L’Italie n’est cependant pas le seul pays de l’UE à connaître une situation politique délicate. Mercredi dernier, le gouvernement conservateur du Premier ministre slovène, Janez Jansa, a été renversé par le vote d’une motion de défiance initiée par l’opposition de centre-gauche. Notons qu’une femme, Alenka Bratusek, a été désignée afin de former un nouveau gouvernement. La nouvelle équipe aura pour principale mission d’empêcher la faillite du pays et de le préserver d’une opération de sauvetage internationale selon Les Echos . Au programme : réforme du système bancaire et du marché du travail, privatisations, hausse d’impôts et réduction des dépenses publiques.
Rien de très réjouissant non plus pour le président de la République tchèque, Vaclav Klaus, qui est accusé de « haute trahison » alors que son mandat prend fin le 7 mars. Le quotidien tchèque Respeckt revient sur les motifs de la plainte déposée auprès de la Cour constitutionnelle tchèque par trente-huit sénateurs sociaux-démocrates : l’amnistie proclamée par le président le 1er janvier dernier, lors du 20e anniversaire de l’indépendance du pays. Cette amnistie aurait permis la libération de plus de 6 000 détenus, vidant les établissements carcéraux du tiers de leurs résidents. S’en est également suivi l’arrêt de poursuites judiciaires, notamment pour faits de corruption, ayant parfois demandé plus de huit années de suivi. Pour l’auteur de l’article, « Klaus peut s’en sortir comme un martyr, ce qui peut encore l’aider dans sa carrière politique ».

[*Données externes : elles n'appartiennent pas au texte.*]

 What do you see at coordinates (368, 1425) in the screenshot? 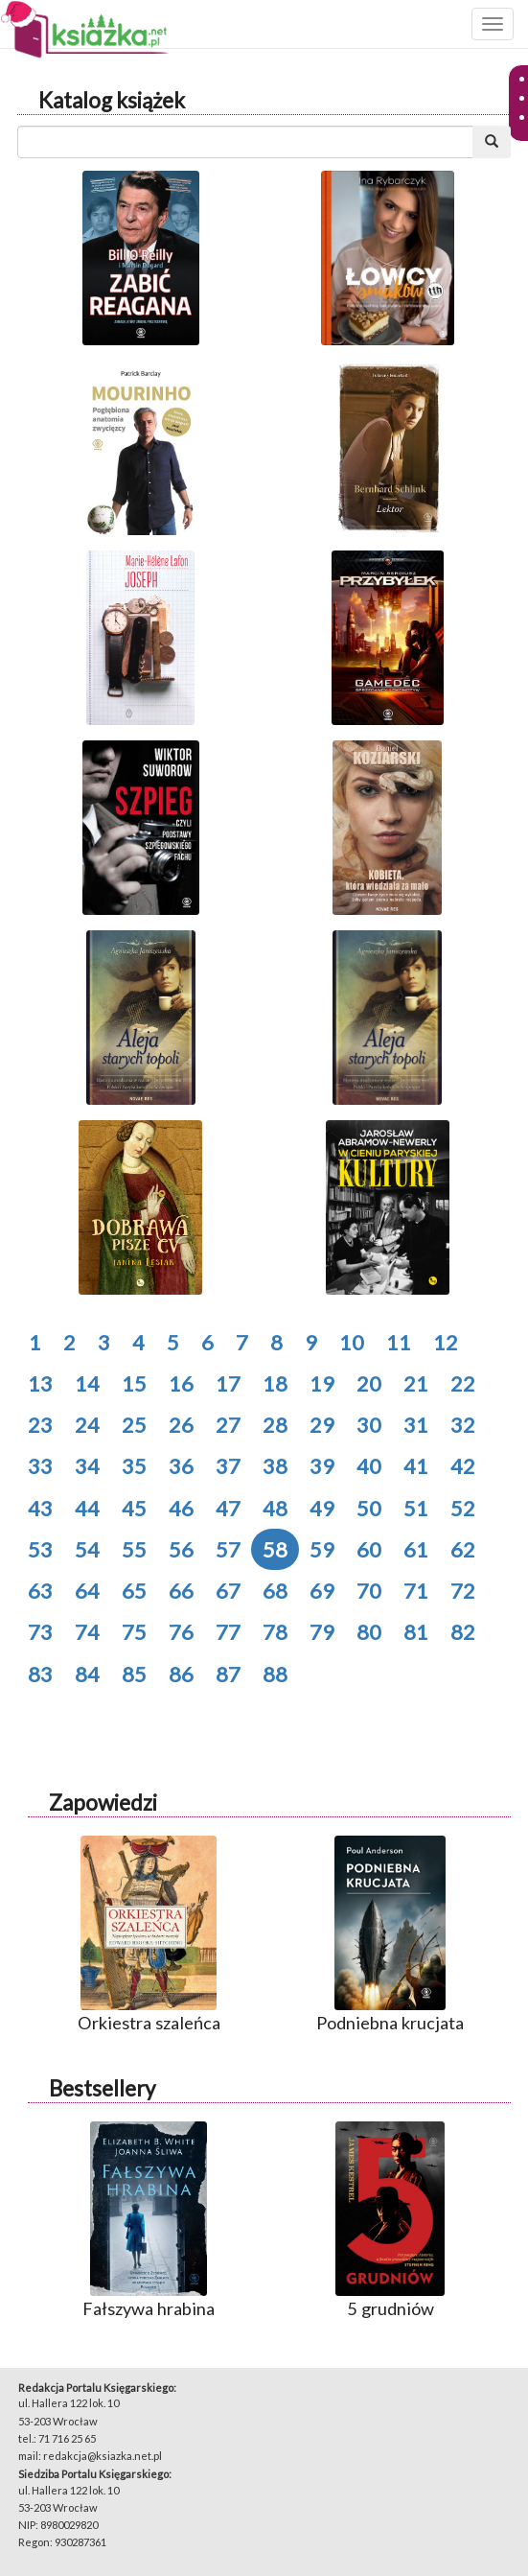 I see `30` at bounding box center [368, 1425].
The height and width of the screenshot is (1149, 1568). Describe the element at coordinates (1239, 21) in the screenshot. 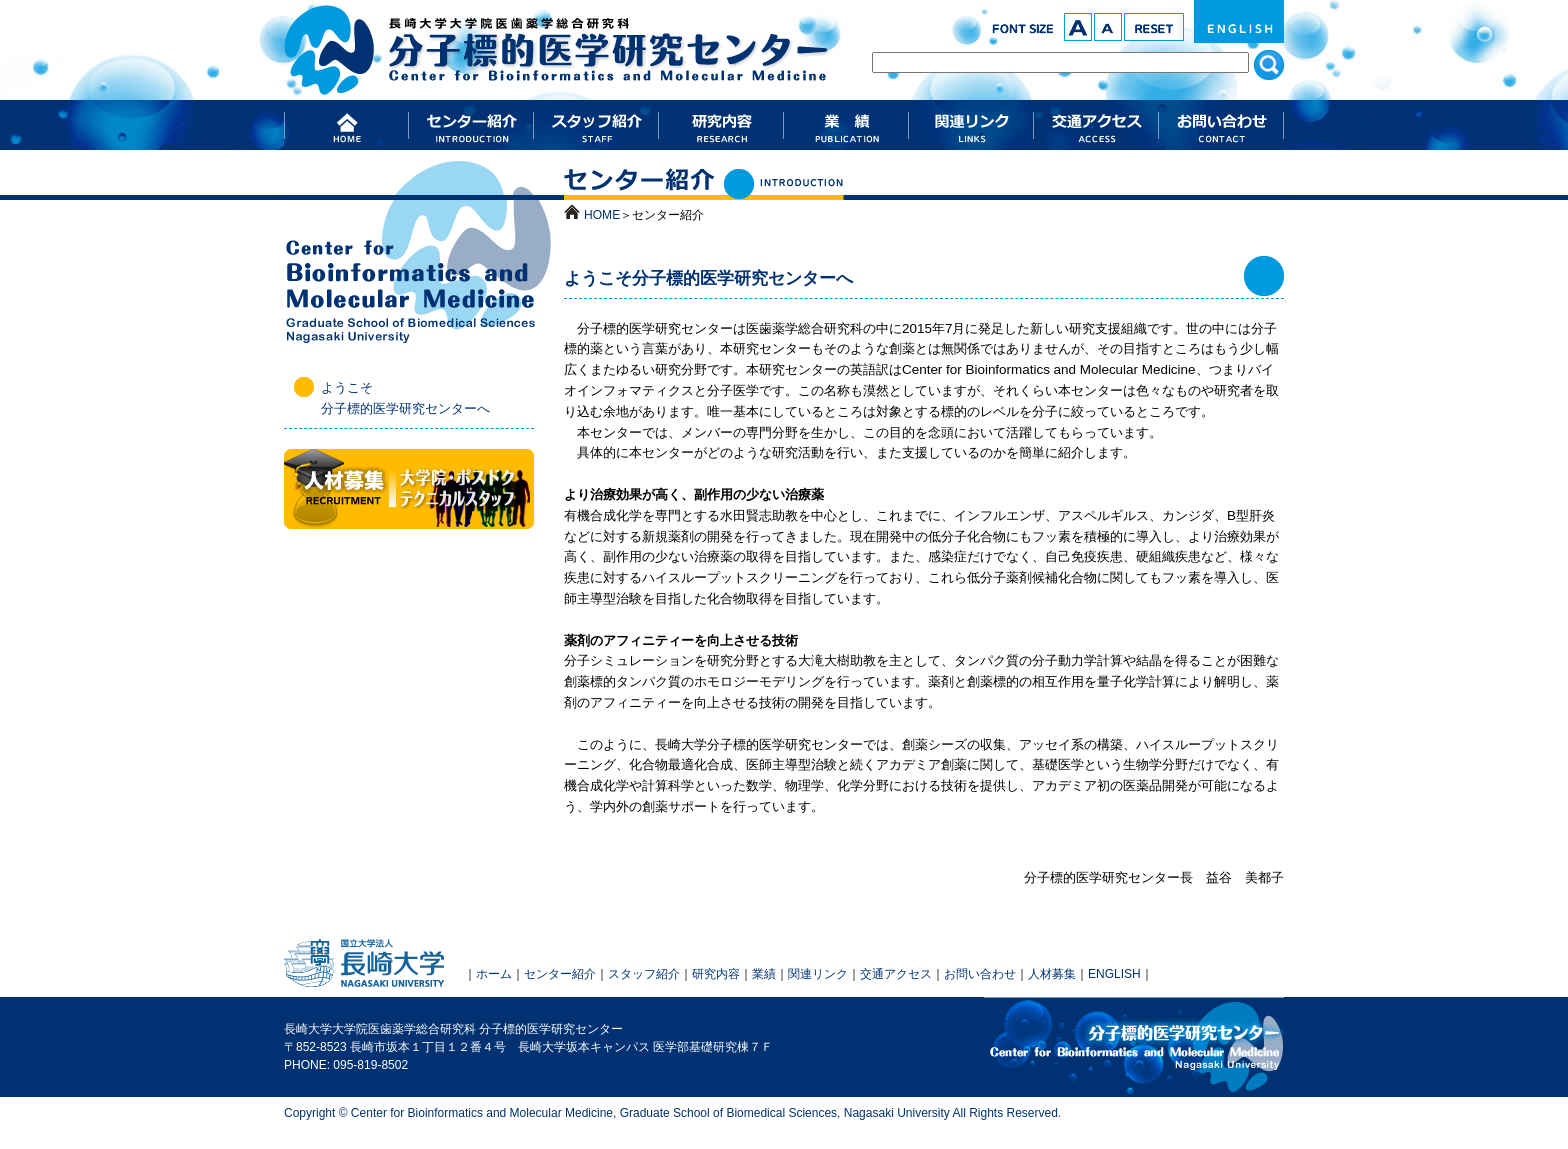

D’autres ont le souci de leur carrière politique, et plus précisément de l’avenir de leur parti. Préparant les élections européennes de 2014, Rfi (samedi 2 mars) relate la demande de référendum sur la sortie de la France de l’Union européenne formulée par Marine Le Pen au président français, François Hollande. Encore et toujours les mêmes motivations pour la présidente du FN : le risque d’une « installation exponentielle des Roms », faisant ainsi référence à l’entrée de la Roumanie et de la Bulgarie dans l’espace Schengen. Les amalgames ne semblent pas avoir quitté le discours de Madame Le Pen pour qui Schengen correspond à l’UE.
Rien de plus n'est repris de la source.